After the success of Art

NEW PROTOCOL BEFORE A BAD CRITIQUE

There's a fancy new protocol for when an author gets a bad review: Mention it on Twitter, but don't link to it, with humor and sportsmanship (and alluding, perhaps, to the fact that it's a rarity among many good reviews). Jia Tolentino did it when Lauren Oyler spent some 3,000 words in The London Review of Books destroying her False Mirror, and Mariana Enríquez repeated it a few days ago when Sam Byers published an unambiguously negative review of her revered Our Part of the Night in The Guardian. “Well today they reviewed me in The Guardian and they hated Our Part. Everything cannot be done, ”admitted the Argentine author, to which her fans responded with love and memes. Perhaps it is a coincidence, but in the face of this criticism, so dissonant from what was said about that novel in the Spanish-speaking world, and the rather lukewarm review that The New York Times made of Alejandro Zambra's Chilean Poet, also received as a milestone in Spain and Latin America, it is worth wondering if something is being lost in translation and what happens so that these widely read and celebrated novels in Spanish find it hard to gain a foothold in the Anglo market. Or at least among the critics.
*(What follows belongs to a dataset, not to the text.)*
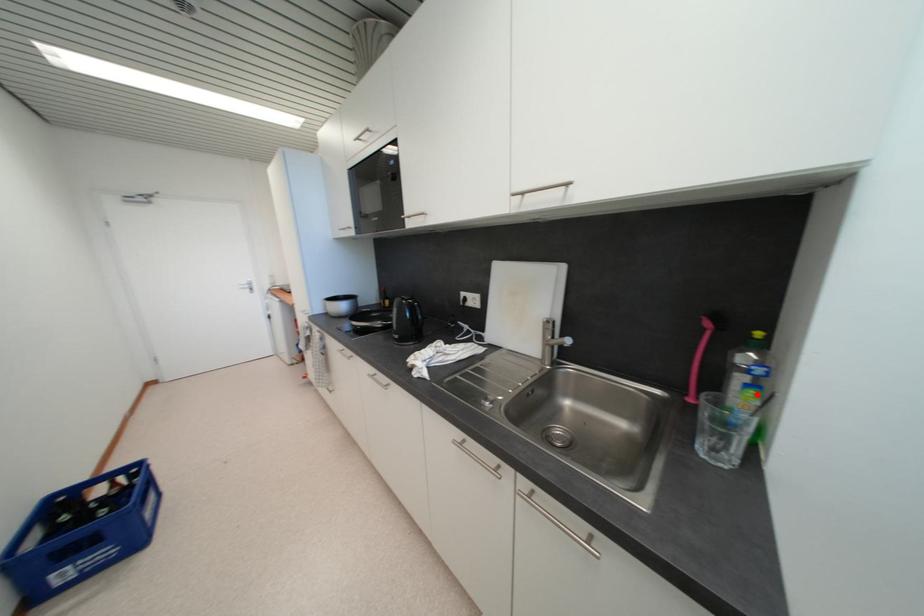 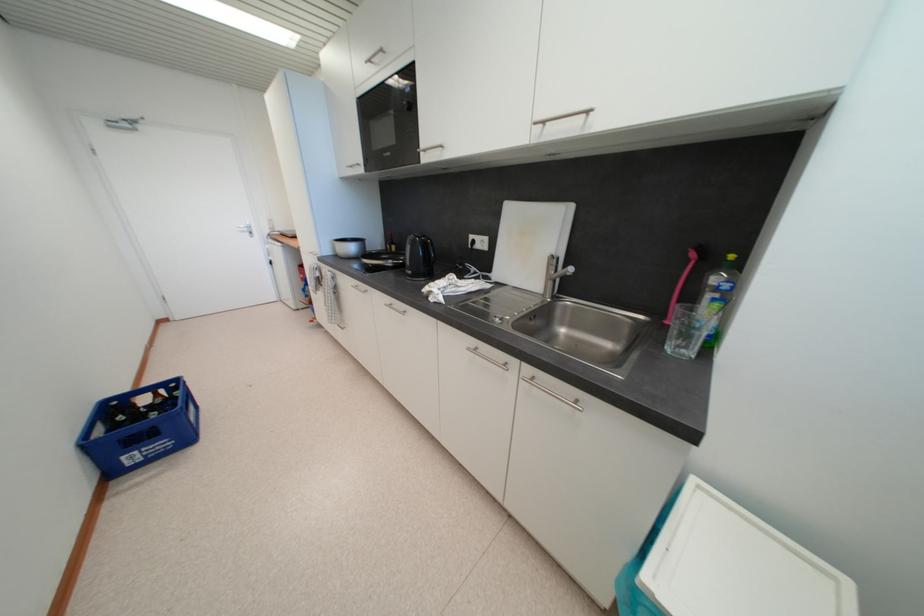 In the second image, find the point that corresponds to the highlighted location in the first image.

(723, 307)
HARRY, MOEHRINGER Y LOS 'DADDY ISSUES'

On the cover of the long-awaited autobiography of Prince Harry, which in Spanish will be titled Spare: in the shadows, only appears, and in huge typography, the name of the heir (who signs like this, "Prince Harry", and not Harry Windsor or something like that), but it has already transpired who has been the ghostwriter who has been in charge of writing them, and far from disappointing (wow, so a celebrity with no experience in writing has not sat down by himself to order and write hundreds of pages?), the fact has increased interest in the book. J.R. Moehringer, author of The Bar of Great Expectations (Duomo), also wrote Open, the memoirs of André Agassi, whose cover closely resembles that of Spare, the prince's memoirs. All the books of the author and journalist have in common that they deal with the issue of daddy issues since he himself had a complicated relationship with his father, and much of that is also expected in Spare.
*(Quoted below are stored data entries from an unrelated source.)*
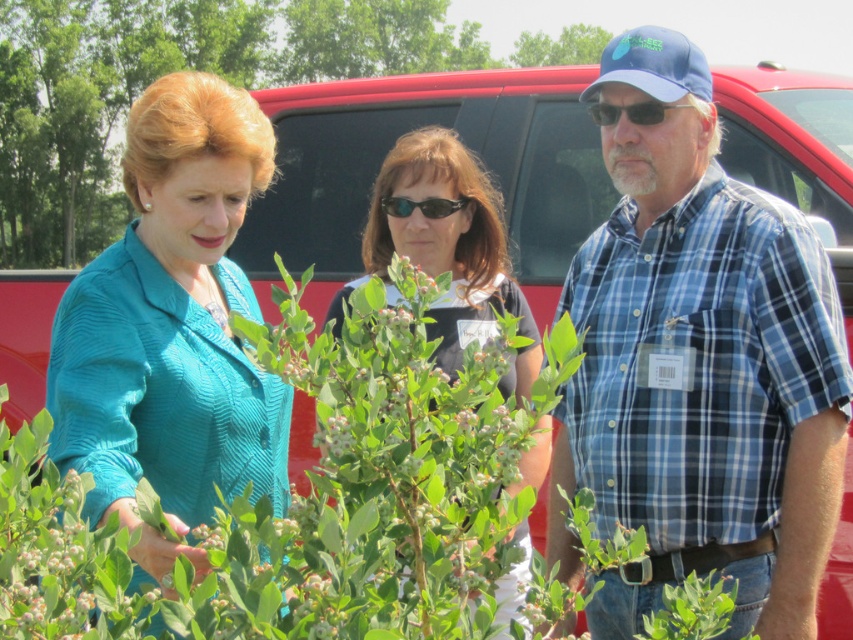 Who is more distant from viewer, (187,403) or (512,566)?

The point (187,403) is more distant.

I want to click on teal fabric jacket at left, so click(172, 321).

Is point (158, 289) positioned after point (444, 257)?

No, (158, 289) is closer to viewer.

Where is `teal fabric jacket at left`? This screenshot has height=640, width=853. teal fabric jacket at left is located at coordinates (172, 321).

Identify the location of green leafy bush at center. The width and height of the screenshot is (853, 640). (378, 481).

Does point (341, 628) lie behind point (39, 264)?

No, it is in front of (39, 264).

Does point (294, 337) come in front of point (97, 28)?

Yes, point (294, 337) is closer to viewer.

Where is `green leafy bush at center`? The height and width of the screenshot is (640, 853). green leafy bush at center is located at coordinates (378, 481).

How distant is blue plaid shirt at center from black plastic goggles at center?

36.12 inches

Find the location of a particular element. This screenshot has width=853, height=640. blue plaid shirt at center is located at coordinates pos(699,365).

Identify the location of blue plaid shirt at center. This screenshot has width=853, height=640. [x=699, y=365].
WHAT ABOUT THE STAR ARCHITECTS IN QATAR?

The World Cup in Qatar is proving to be a great test to deal with in ethics classes in high schools. Federations, brands and others are facing a series of fairly simple questions: do you care about human rights? How much do you care? To the point of losing dollars? How many dollars? Also the big architecture firms that designed the stadiums in which more than 6,000 workers have died and many more have worked in conditions of slavery now face some uncomfortable questions. They are not few. Zaha Hadid Architects, who is also behind the controversial Neom project in Saudi Arabia, commissioned the main stadium, Al Wakrah, Norman Foster of Lusail Arena, BDP Pattern of Al Rayyan Stadium. Hadid, who died suddenly in 2016, responded when asked about it: “it is not my obligation as an architect to deal with it, I cannot do anything about it because I have no power over the issue, it concerns the Qatari government”, and she later sued architectural critic Martin Filler, who accused her of being an accessory to the deaths of 1,000 construction workers at Al Wakrah.

WHAT A LAUGH THE STASI

The filmmaker Leander Haußmann has spent his entire career trying to make humor of things that Germans would not laugh at a priori. In 2002 he filmed a comedy about the last days of the National People's Army, the GDR army, and another about a comedian who escapes from the Nazis in 1938 and ends up involved in the KGB. Movistar premiered his latest film on November 8, which leaves everything quite clear in the title: A Stasi comedy. The action starts in the present, when at a family party a former political police agent from East Germany prepares to open the dossier he has managed to recover, and moves to 1980, when the protagonist infiltrated a group of bohemians in the Berlin district of Prenzlauer Berg and began to live a double life, half poet, half informer.